A risk register is used as the basis for tracking implementation of proposed treatments, so it should contain information about treatments and how they will be implemented, or make reference to other documents or data bases with this information. (Such information can include risk owners, actions, action owners, action business case summaries, budgets and timelines, etc.). This living document can usually roll (or even serve as) the Quality Plan.

Strengths of risk registers include the following.

  • Information about risks is brought together in a form where actions required can be identified and tracked.
  • Information about different risks is presented in a comparable format, which can be used to indicate priorities and is relatively easy to interrogate.
  • The construction of a risk register usually involves many people and raises general awareness of the need to manage risk.

By doing this, the risk register serves as a central underpining for the organization as it builds a risk culture, driving transparency and accountability.
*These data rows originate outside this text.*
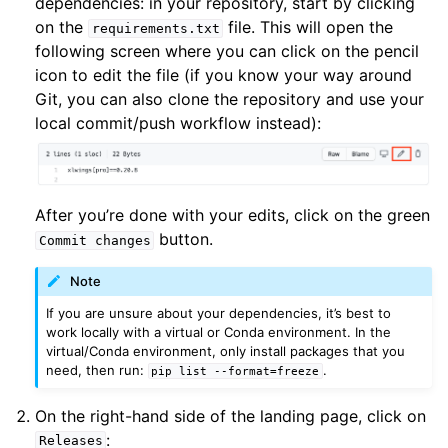
dependencies: in your repository, start by clicking
on the
file. This will open the
requirements.txt
following screen where you can click on the pencil
icon to edit the file (if you know your way around
Git, you can also clone the repository and use your
local commit/push workflow instead):
After you’re done with your edits, click on the green
button.
Commit
changes
Note
If you are unsure about your dependencies, it’s best to
work locally with a virtual or Conda environment. In the
virtual/Conda environment, only install packages that you
need, then run:
.
pip
list
--format=freeze
On the right-hand side of the landing page, click on
:
Releases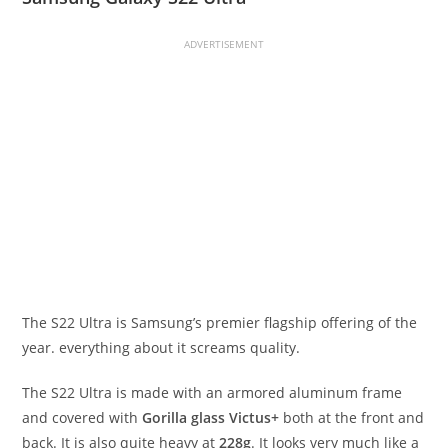
ADVERTISEMENT
The S22 Ultra is Samsung’s premier flagship offering of the
year. everything about it screams quality.
The S22 Ultra is made with an armored aluminum frame
and covered with
Gorilla glass Victus+
both at the front and
back. It is also quite heavy at
228g
. It looks very much like a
Building Risk Based Thinking in the Organization requires a strong governance structure


Pay attention the the following limitations:

  • Risks captured in risk registers are typically based on events, which can make it difficult to accurately characterize some forms of risk
  • The apparent ease of use can give misplaced confidence in the information because it can be difficult to describe risks consistently and sources of risk, risks, and weaknesses in controls for risk are often confused.
  • There are many different ways to describe a risk and any priority allocated will depend on the way the risk is described and the level of disaggregation of the issue.
  • Considerable effort is required to keep a risk register up to date (for example, all proposed treatments should be listed as current controls once they are implemented, new risks should be continually added and those that no longer exist removed).
  • Risks are typically captured in risk registers individually. This can make it difficult to consolidate information to develop an overall treatment program.

Artifacts, like the risk register, both demonstrate and channel culture. Invest the time in your organization’s register, and you will reap dividends towards developing a risk friendly culture.